Current limitations that this specification addresses:
- No query interface for the structured data stored in Cassandra
- Inability to leverage GraphQL's powerful query capabilities for structured data
- Missing support for relationship traversal between related objects
- Lack of a standardized query language for structured data access
The GraphQL query service will bridge these gaps by:
- Providing a standard GraphQL interface for querying Cassandra tables
- Dynamically generating GraphQL schemas from TrustGraph configuration
- Efficiently translating GraphQL queries to Cassandra CQL
- Supporting relationship resolution through field resolvers
Technical Design
Architecture
The GraphQL query service will be implemented as a new TrustGraph flow processor following established patterns:
Module Location: trustgraph-flow/trustgraph/query/objects/cassandra/
Key Components:
-
GraphQL Query Service Processor
- Extends base FlowProcessor class
- Implements request/response pattern similar to existing query services
- Monitors configuration for schema updates
- Maintains GraphQL schema synchronized with configuration
-
Dynamic Schema Generator
- Converts TrustGraph RowSchema definitions to GraphQL types
- Creates GraphQL object types with proper field definitions
- Generates root Query type with collection-based resolvers
- Updates GraphQL schema when configuration changes
-
Query Executor
- Parses incoming GraphQL queries using Strawberry library
- Validates queries against current schema
- Executes queries and returns structured responses
- Handles errors gracefully with detailed error messages
-
Cassandra Query Translator
- Converts GraphQL selections to CQL queries
- Optimizes queries based on available indexes and partition keys
- Handles filtering, pagination, and sorting
- Manages connection pooling and session lifecycle
-
Relationship Resolver
- Implements field resolvers for object relationships
- Performs efficient batch loading to avoid N+1 queries
- Caches resolved relationships within request context
- Supports both forward and reverse relationship traversal
Configuration Schema Monitoring
The service will register a configuration handler to receive schema updates:
self.register_config_handler(self.on_schema_config)
When schemas change:
- Parse new schema definitions from configuration
- Regenerate GraphQL types and resolvers
- Update the executable schema
- Clear any schema-dependent caches
GraphQL Schema Generation
For each RowSchema in configuration, generate:
-
GraphQL Object Type:
- Map field types (string → String, integer → Int, float → Float, boolean → Boolean)
- Mark required fields as non-nullable in GraphQL
- Add field descriptions from schema
-
Root Query Fields:
- Collection query (e.g.,
customers,transactions) - Filtering arguments based on indexed fields
- Pagination support (limit, offset)
- Sorting options for sortable fields
- Collection query (e.g.,
-
Relationship Fields:
- Identify foreign key relationships from schema
- Create field resolvers for related objects
- Support both single object and list relationships
Query Execution Flow
-
Request Reception:
- Receive ObjectsQueryRequest from Pulsar
- Extract GraphQL query string and variables
- Identify user and collection context
-
Query Validation:
- Parse GraphQL query using Strawberry
- Validate against current schema
- Check field selections and argument types
-
CQL Generation:
- Analyze GraphQL selections
- Build CQL query with proper WHERE clauses
- Include collection in partition key
- Apply filters based on GraphQL arguments
-
Query Execution:
- Execute CQL query against Cassandra
- Map results to GraphQL response structure
- Resolve any relationship fields
- Format response according to GraphQL spec
-
Response Delivery:
- Create ObjectsQueryResponse with results
- Include any execution errors
- Send response via Pulsar with correlation ID
Data Models
Note
: An existing StructuredQueryRequest/Response schema exists in
trustgraph-base/trustgraph/schema/services/structured_query.py.

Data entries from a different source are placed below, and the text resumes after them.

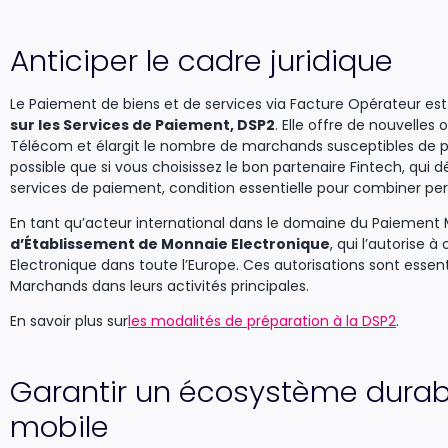
Anticiper le cadre juridique
Le Paiement de biens et de services via Facture Opérateur est
sur les Services de Paiement, DSP2
. Elle offre de nouvelles
Télécom et élargit le nombre de marchands susceptibles de p
possible que si vous choisissez le bon partenaire Fintech, qui d
services de paiement, condition essentielle pour combiner pe
En tant qu’acteur international dans le domaine du Paiement 
d’Établissement de Monnaie Electronique
, qui l’autorise 
Electronique dans toute l’Europe. Ces autorisations sont essen
Marchands dans leurs activités principales.
En savoir plus sur
les modalités de préparation à la DSP2
.
Garantir un écosystème durabl
mobile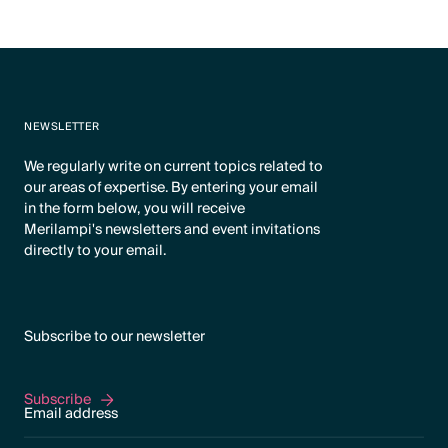
NEWSLETTER
We regularly write on current topics related to
our areas of expertise. By entering your email
in the form below, you will receive
Merilampi's newsletters and event invitations
directly to your email.
Subscribe to our newsletter
Subscribe
Subscribe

However, it lacks critical fields (user, collection) and uses suboptimal types. The schemas below represent the recommended evolution, which should either replace the existing schemas or be created as new ObjectsQueryRequest/Response types.
Request Schema (ObjectsQueryRequest)
from pulsar.schema import Record, String, Map, Array
class ObjectsQueryRequest(Record):
user = String() # Cassandra keyspace (follows pattern from TriplesQueryRequest)
collection = String() # Data collection identifier (required for partition key)
query = String() # GraphQL query string
variables = Map(String()) # GraphQL variables (consider enhancing to support all JSON types)
operation_name = String() # Operation to execute for multi-operation documents
Rationale for changes from existing StructuredQueryRequest:
- Added
userandcollectionfields to match other query services pattern - These fields are essential for identifying the Cassandra keyspace and collection
- Variables remain as Map(String()) for now but should ideally support all JSON types
Response Schema (ObjectsQueryResponse)
from pulsar.schema import Record, String, Array
from ..core.primitives import Error
class GraphQLError(Record):
message = String()
path = Array(String()) # Path to the field that caused the error
extensions = Map(String()) # Additional error metadata
class ObjectsQueryResponse(Record):
error = Error() # System-level error (connection, timeout, etc.)
data = String() # JSON-encoded GraphQL response data
errors = Array(GraphQLError) # GraphQL field-level errors
extensions = Map(String()) # Query metadata (execution time, etc.)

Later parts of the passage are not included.